After the Uranium One story emerged, we called for official investigations—ones armed with subpoena power and the ability to gather information we could not hope to get ourselves. We were optimistic when, in 2017, then-Attorney General Jeff Sessions asked John Huber, the U.S. attorney in Utah, to look into concerns that the FBI had not fully pursued cases of possible corruption when the U.S. government decided not to block the sale of Uranium One. Huber’s “investigation,” finally released in 2020, was a disappointment, as it was simply a review of the FBI’s earlier insufficient efforts. His team called no witnesses, did no interviews or investigations of its own, and, after more than two years, left all these questions unanswered.

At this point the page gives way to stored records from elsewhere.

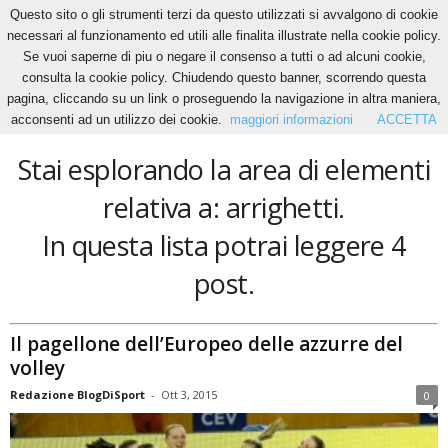
Questo sito o gli strumenti terzi da questo utilizzati si avvalgono di cookie
necessari al funzionamento ed utili alle finalita illustrate nella cookie policy.
Se vuoi saperne di piu o negare il consenso a tutti o ad alcuni cookie,
Home
Tags
Arrighetti
consulta la cookie policy. Chiudendo questo banner, scorrendo questa
arrighetti
pagina, cliccando su un link o proseguendo la navigazione in altra maniera,
acconsenti ad un utilizzo dei cookie.
maggiori informazioni
ACCETTA
Stai esplorando la area di elementi
relativa a: arrighetti.
In questa lista potrai leggere 4
post.
Il pagellone dell’Europeo delle azzurre del
volley
Redazione BlogDiSport
-
Ott 3, 2015
0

As investigative journalists, we don’t have the power or the soapbox that mainstream news organizations do to press for the truth. But that is their job. Part of doing this work—and why we document our facts so precisely—is our faith that those reporters, editors, congressional overseers, and executive branch prosecutors will pick up where we left off. And if they do not, it is fair to ask: Why not? Many of our friends in major news organizations tell us that they get sucked into what I have called “the Trump Vortex,” the fixation by the media on President Donald J. Trump’s actions, tweets, and possible misdeeds. I don’t question the importance of covering those stories.
But that singular focus leaves other important corruption stories ignored. America’s adversaries, in China, Russia, and elsewhere, have done business for years by working through back channels to sway those who are temporarily in office in the United States, regardless of political party. We wrote about those techniques before and will no doubt do so again. The interconnected worlds of international commerce and global strategic competition introduce temptations for our political representatives to compromise themselves and our country, and in ways far more dangerous than frozen stacks of cash in a congressman’s freezer.
In this book, Seamus Bruner and John Solomon will show those dangers, detail those temptations, and expose those dark worlds.